Noncoding DNA explains a majority of the heritability of dairy cattle traits, like milk production and fertility

"We suspect that our large sample size is one of the major reasons why we see that mutations affecting gene expression and RNA splicing are playing a major role in shaping traits," says computational scientist and first author Ruidong Xiang (@RXiang5) of the University of Melbourne, Agriculture Victoria, and the Baker Heart and Diabetes Institute. "Biomedical science is heavily invested in human genomics, so I think it's a good thing to show that similar and valuable work is happening in other species as well."

Most of our genome is made up of "noncoding" DNA that does not code for protein, but the exact function of these noncoding regions remains something of a mystery. Because many genes in these noncoding regions are associated with specific traits like body size or hair color, scientists have long suspected that these genes contribute to an individual's physical features or "phenotype" by regulating how other genes are used. However, up until now, there has been limited evidence to support a large role for regulatory genes in determining traits. For example, a recent human study estimated that only 11% of trait heritability is attributable to regulatory genes that alter gene expression.

"This creates a paradox called 'missing regulation'," says Xiang. "We decided to look at this problem to see how much variation in cattle traits can be explained by mutations changing gene expression or RNA splicing."

To do this, the team first used the Cattle Genotype-Tissue Expression (CattleGTEx) atlas to build a model of regulatory genes including both gene expression and RNA splicing genes. Then, they used their model to quantify how mutations in these regulatory genes impacted the heritability of traits in a separate dataset comprised of more than 120,000 dairy cattle genomes. Altogether, they examined 37 traits related to milk production, mastitis, fertility, temperament, and body size.

The researchers found that regulatory genes were responsible for 69% of trait heritability, as an average across 37 analyzed traits. "We were surprised, but we performed several validation tests, and the results were consistent, so we began to be convinced that this is the answer, at least in cattle," says Xiang.

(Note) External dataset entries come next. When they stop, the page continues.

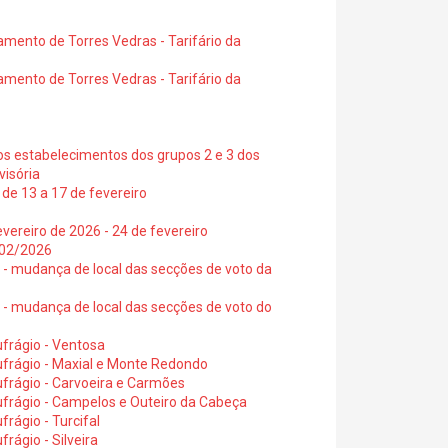
amento de Torres Vedras - Tarifário da
amento de Torres Vedras - Tarifário da
os estabelecimentos dos grupos 2 e 3 dos
visória
de 13 a 17 de fevereiro
vereiro de 2026 - 24 de fevereiro
2/02/2026
6 - mudança de local das secções de voto da
6 - mudança de local das secções de voto do
frágio - Ventosa
ufrágio - Maxial e Monte Redondo
frágio - Carvoeira e Carmões
ufrágio - Campelos e Outeiro da Cabeça
rágio - Turcifal
rágio - Silveira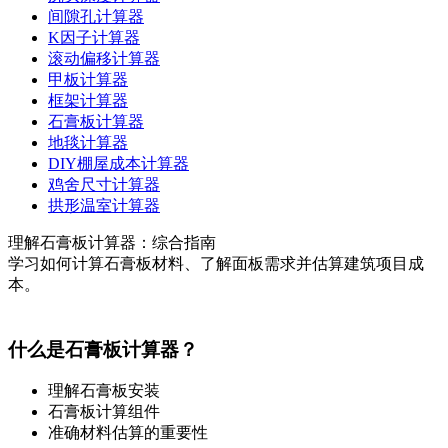
间隙孔计算器
K因子计算器
滚动偏移计算器
甲板计算器
框架计算器
石膏板计算器
地毯计算器
DIY棚屋成本计算器
鸡舍尺寸计算器
拱形温室计算器
理解石膏板计算器：综合指南
学习如何计算石膏板材料、了解面板需求并估算建筑项目成
本。
什么是石膏板计算器？
理解石膏板安装
石膏板计算组件
准确材料估算的重要性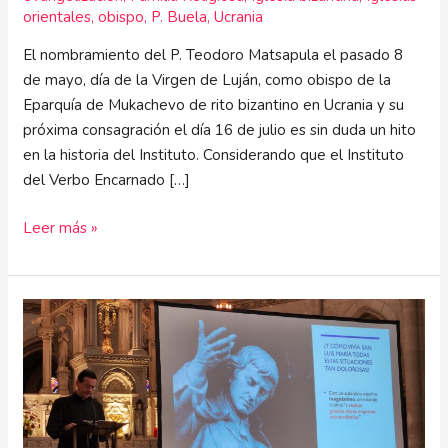
orientales
,
obispo
,
P. Buela
,
Ucrania
El nombramiento del P. Teodoro Matsapula el pasado 8
de mayo, día de la Virgen de Luján, como obispo de la
Eparquía de Mukachevo de rito bizantino en Ucrania y su
próxima consagración el día 16 de julio es sin duda un hito
en la historia del Instituto. Considerando que el Instituto
del Verbo Encarnado […]
Leer más »
Entrar
en
el
espíritu
de
esta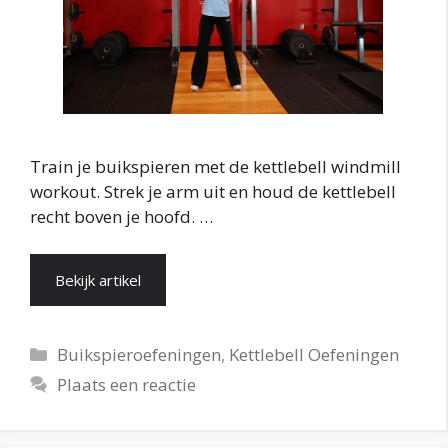
Train je buikspieren met de kettlebell windmill
workout. Strek je arm uit en houd de kettlebell
recht boven je hoofd. …
Bekijk artikel
Categorieën
Buikspieroefeningen
,
Kettlebell Oefeningen
Plaats een reactie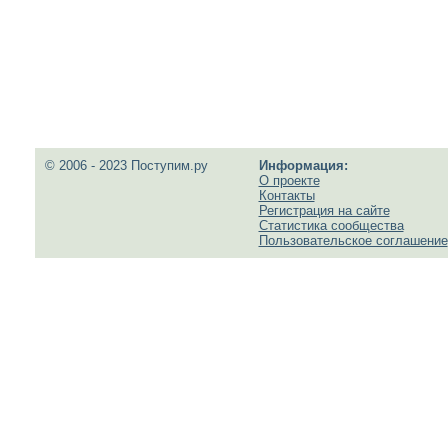
© 2006 - 2023 Поступим.ру
Информация:
О проекте
Контакты
Регистрация на сайте
Статистика сообщества
Пользовательское соглашение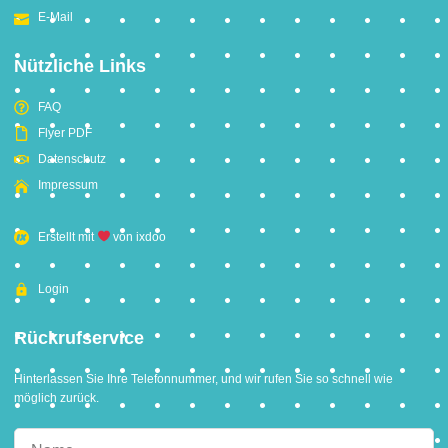
E-Mail
Nützliche Links
FAQ
Flyer PDF
Datenschutz
Impressum
Erstellt mit
von ixdoo
Login
Rückrufservice
Hinterlassen Sie Ihre Telefonnummer, und wir rufen Sie so schnell wie
möglich zurück.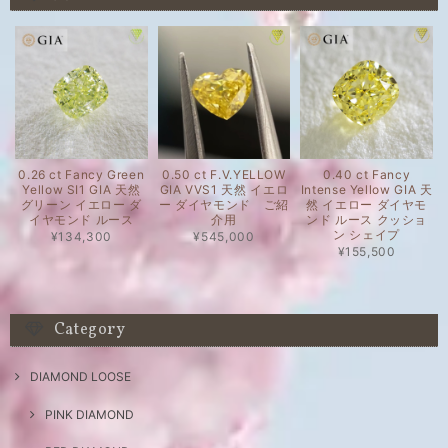
0.26 ct Fancy Green
0.50 ct F.V.YELLOW
0.40 ct Fancy
Yellow SI1 GIA 天然
GIA VVS1 天然 イエロ
Intense Yellow GIA 天
グリーン イエロー ダ
ー ダイヤモンド ご紹
然 イエロー ダイヤモ
イヤモンド ルース
介用
ンド ルース クッショ
ン シェイプ
¥134,300
¥545,000
¥155,500
Category
DIAMOND LOOSE
PINK DIAMOND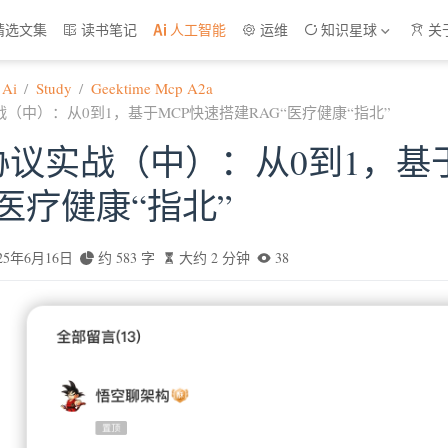
精选文集
读书笔记
人工智能
运维
知识星球
关
Ai
Study
Geektime Mcp A2a
战（中）：从0到1，基于MCP快速搭建RAG“医疗健康“指北”
协议实战（中）：从0到1，基
“医疗健康“指北”
025年6月16日
约 583 字
大约 2 分钟
38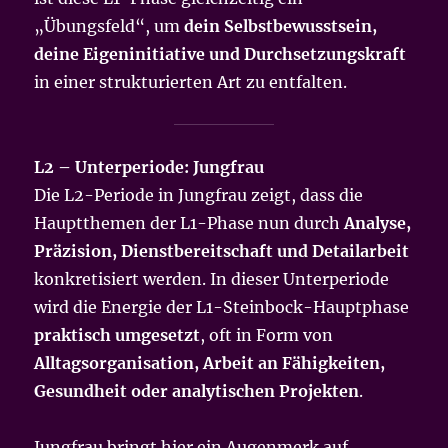
„Übungsfeld“, um
dein Selbstbewusstsein,
deine Eigeninitiative und Durchsetzungskraft
in einer strukturierten Art zu entfalten.
L2 – Unterperiode: Jungfrau
Die L2-Periode in Jungfrau zeigt, dass die
Hauptthemen der L1-Phase nun durch
Analyse,
Präzision, Dienstbereitschaft und Detailarbeit
konkretisiert werden. In dieser Unterperiode
wird die Energie der L1-Steinbock-Hauptphase
praktisch umgesetzt
, oft in Form von
Alltagsorganisation, Arbeit an Fähigkeiten,
Gesundheit oder analytischen Projekten
.
Jungfrau bringt hier ein Augenmerk auf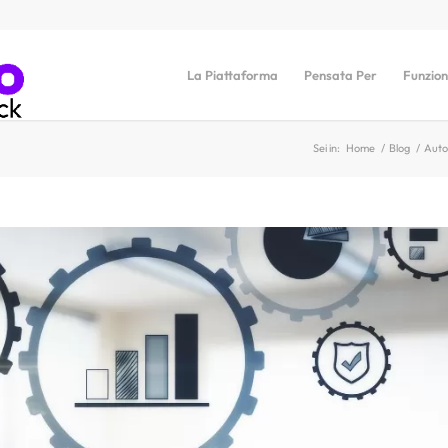
La Piattaforma
Pensata Per
Funzion
Sei in:
Home
/
Blog
/
Auto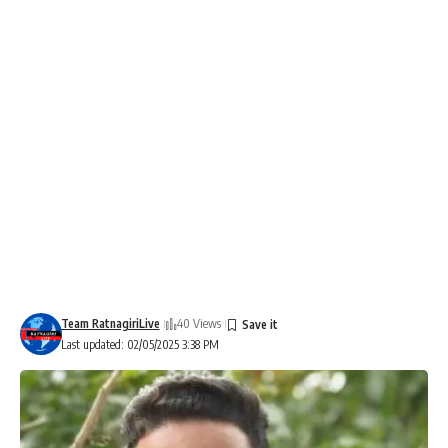
Team RatnagiriLive
40 Views
Last updated: 02/05/2025 3:38 PM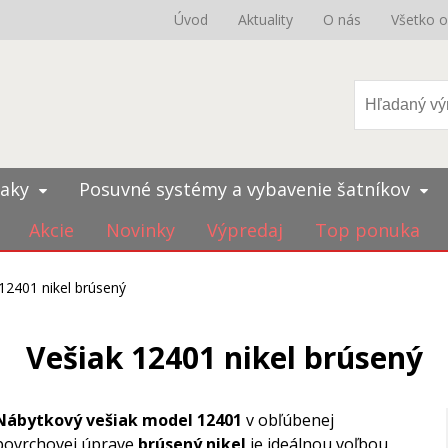
Úvod
Aktuality
O nás
Všetko 
iaky
Posuvné systémy a vybavenie šatníkov
Akcie
Novinky
Výpredaj
Top ponuka
12401 nikel brúsený
Vešiak 12401 nikel brúsený
Nábytkový vešiak model 12401
v obľúbenej
povrchovej úprave
brúsený nikel
je ideálnou voľbou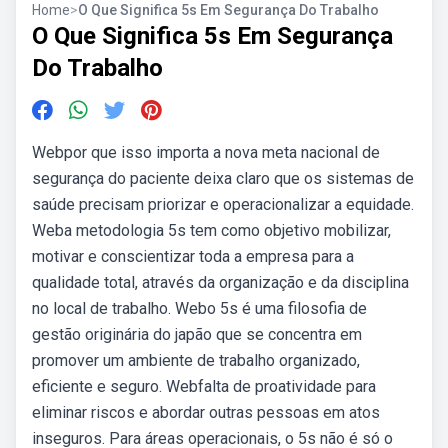
Home
>
O Que Significa 5s Em Segurança Do Trabalho
O Que Significa 5s Em Segurança
Do Trabalho
Webpor que isso importa a nova meta nacional de
segurança do paciente deixa claro que os sistemas de
saúde precisam priorizar e operacionalizar a equidade.
Weba metodologia 5s tem como objetivo mobilizar,
motivar e conscientizar toda a empresa para a
qualidade total, através da organização e da disciplina
no local de trabalho. Webo 5s é uma filosofia de
gestão originária do japão que se concentra em
promover um ambiente de trabalho organizado,
eficiente e seguro. Webfalta de proatividade para
eliminar riscos e abordar outras pessoas em atos
inseguros. Para áreas operacionais, o 5s não é só o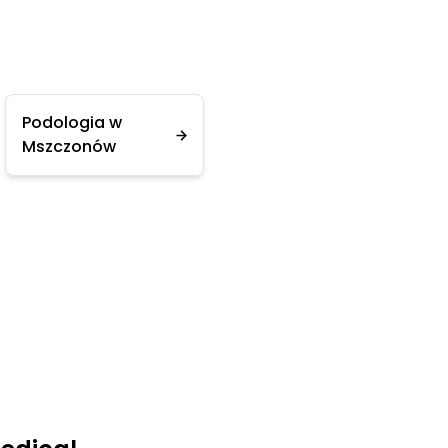
Podologia w
Mszczonów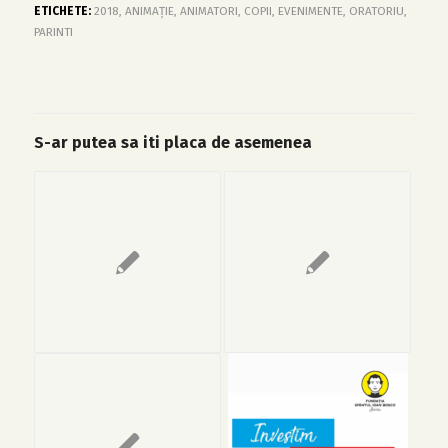
ETICHETE:
2018
,
ANIMAȚIE
,
ANIMATORI
,
COPII
,
EVENIMENTE
,
ORATORIU
,
PARINTI
S-ar putea sa iti placa de asemenea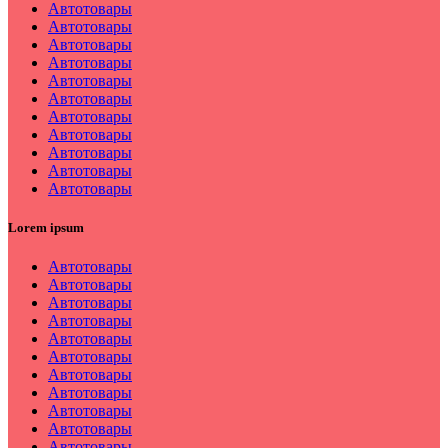
Автотовары
Автотовары
Автотовары
Автотовары
Автотовары
Автотовары
Автотовары
Автотовары
Автотовары
Автотовары
Автотовары
Lorem ipsum
Автотовары
Автотовары
Автотовары
Автотовары
Автотовары
Автотовары
Автотовары
Автотовары
Автотовары
Автотовары
Автотовары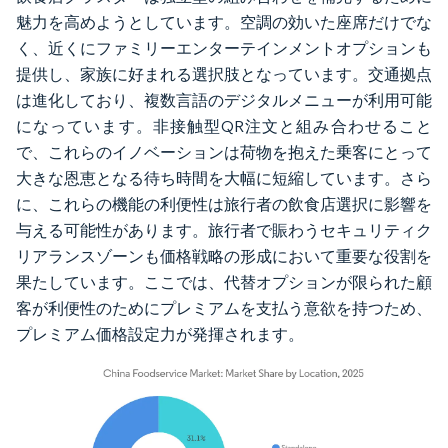
魅力を高めようとしています。空調の効いた座席だけでな
く、近くにファミリーエンターテインメントオプションも
提供し、家族に好まれる選択肢となっています。交通拠点
は進化しており、複数言語のデジタルメニューが利用可能
になっています。非接触型QR注文と組み合わせること
で、これらのイノベーションは荷物を抱えた乗客にとって
大きな恩恵となる待ち時間を大幅に短縮しています。さら
に、これらの機能の利便性は旅行者の飲食店選択に影響を
与える可能性があります。旅行者で賑わうセキュリティク
リアランスゾーンも価格戦略の形成において重要な役割を
果たしています。ここでは、代替オプションが限られた顧
客が利便性のためにプレミアムを支払う意欲を持つため、
プレミアム価格設定力が発揮されます。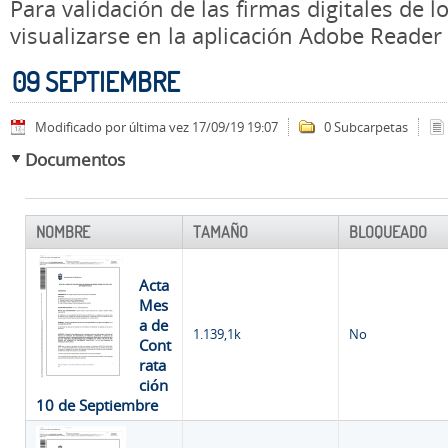
Para validación de las firmas digitales de
visualizarse en la aplicación Adobe Reader
09 SEPTIEMBRE
Modificado por última vez 17/09/19 19:07
0 Subcarpetas
Documentos
NOMBRE
TAMAÑO
BLOQUEADO
Acta
Mes
a de
1.139,1k
No
Cont
rata
ción
10 de Septiembre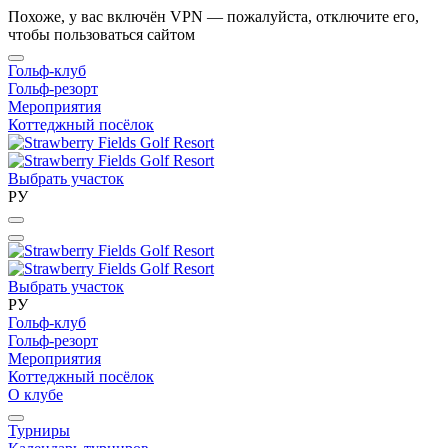
Похоже, у вас включён VPN — пожалуйста, отключите его,
чтобы пользоваться сайтом
Гольф-клуб
Гольф-резорт
Мероприятия
Коттеджный посёлок
Выбрать участок
РУ
Выбрать участок
РУ
Гольф-клуб
Гольф-резорт
Мероприятия
Коттеджный посёлок
О клубе
Турниры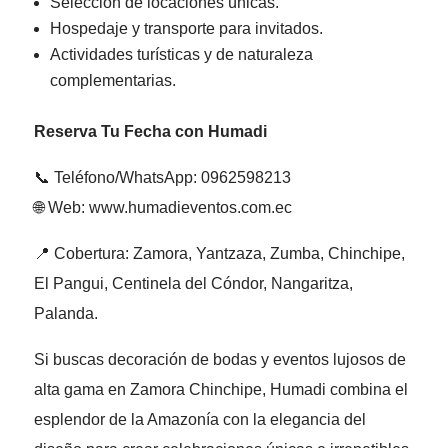
Selección de locaciones únicas.
Hospedaje y transporte para invitados.
Actividades turísticas y de naturaleza
complementarias.
Reserva Tu Fecha con Humadi
📞 Teléfono/WhatsApp: 0962598213
🌐 Web: www.humadieventos.com.ec
📍 Cobertura: Zamora, Yantzaza, Zumba, Chinchipe,
El Pangui, Centinela del Cóndor, Nangaritza,
Palanda.
Si buscas decoración de bodas y eventos lujosos de
alta gama en Zamora Chinchipe, Humadi combina el
esplendor de la Amazonía con la elegancia del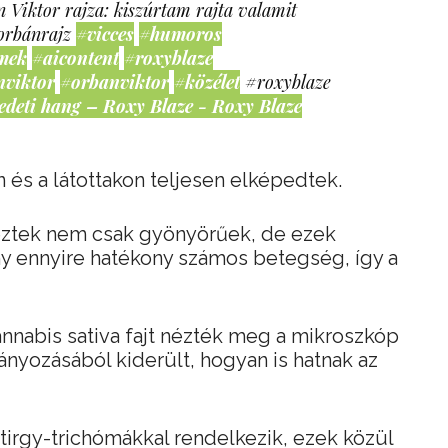
 Viktor rajza: kiszúrtam rajta valamit
orbánrajz
#vicces
#humoros
mek
#aicontent
#roxyblaze
nviktor
#orbanviktor
#közélet
#roxyblaze
edeti hang – Roxy Blaze - Roxy Blaze
és a látottakon teljesen elképedtek.
deztek nem csak gyönyörűek, de ezek
ny ennyire hatékony számos betegség, így a
annabis sativa fajt nézték meg a mikroszkóp
mányozásából kiderült, hogyan is hatnak az
irgy-trichómákkal rendelkezik, ezek közül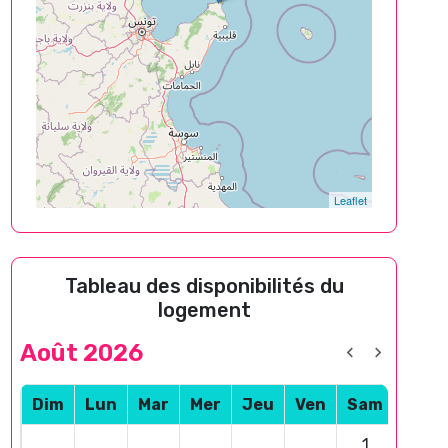
Leaflet
Tableau des disponibilités du
logement
Août 2026
Dim
Lun
Mar
Mer
Jeu
Ven
Sam
1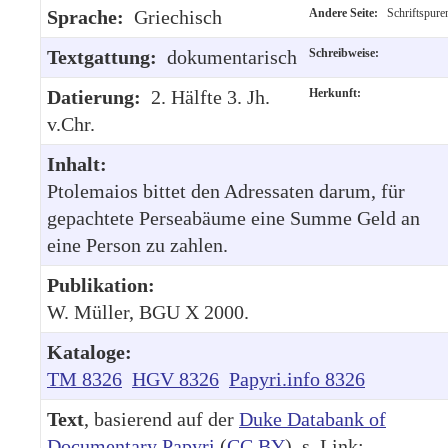
Sprache:
Griechisch
Andere Seite:
Schriftspure
Textgattung:
dokumentarisch
Schreibweise:
Datierung:
2. Hälfte 3. Jh.
Herkunft:
v.Chr.
Inhalt:
Ptolemaios bittet den Adressaten darum, für
gepachtete Perseabäume eine Summe Geld an
eine Person zu zahlen.
Publikation:
W. Müller, BGU X 2000.
Kataloge:
TM 8326
HGV 8326
Papyri.info 8326
Text
, basierend auf der
Duke Databank of
Documentary Papyri
(
CC BY
), s. Link: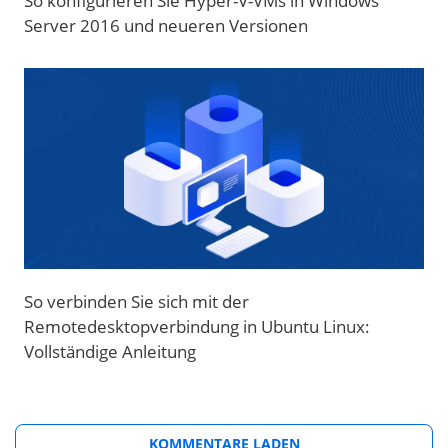
So konfigurieren Sie Hyper-V-VMs in Windows
Server 2016 und neueren Versionen
So verbinden Sie sich mit der
Remotedesktopverbindung in Ubuntu Linux:
Vollständige Anleitung
KOMMENTARE LADEN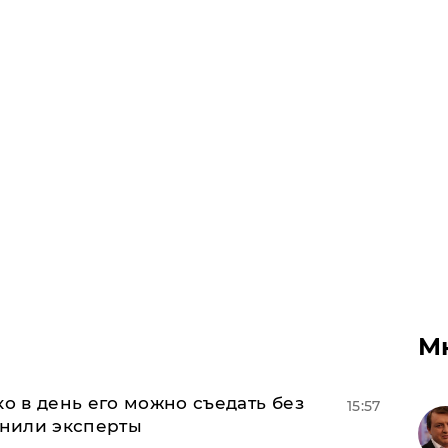
М
ко в день его можно съедать без
15:57
снили эксперты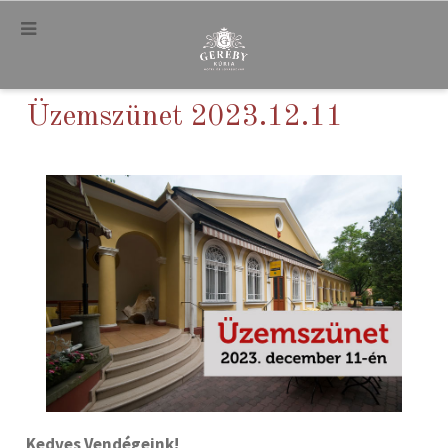
.
Üzemszünet 2023.12.11
Kedves Vendégeink!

Unlike most prior studies that only examined variants of gene expression, this study simultaneously examined both gene expression and RNA splicing genes. They also examined both cis and trans variants -- mutations that are located close or far away, respectively, from the coding region that they impact. Most other studies have focused only on the effects of nearby cis mutations, but the researchers say that including trans mutations in the analysis provided another boost to their analysis' power that probably contributed to this study's surprising result.

"Trans effects still haven't been well studied, but we showed that these distant regulatory genes also play an important part in shaping mammalian traits -- it appears to be less important than cis effects, but it is important," says Xiang.

These findings could be a boon to farmers looking to selectively breed certain cattle traits. "By mapping genetic variants related to gene expression and RNA splicing, we can map the majority of the heritability of traits," says Xiang. "Therefore, basic knowledge of the mechanisms behind mutations can be used to enhance applications such as breeding in agriculture."

Beyond agriculture, this study helps by providing a model system for future studies in humans and other animals. "The next step is to use this information to try and generate better predictive models for different traits," says Xiang. "Our methods could also be used as a model for other species."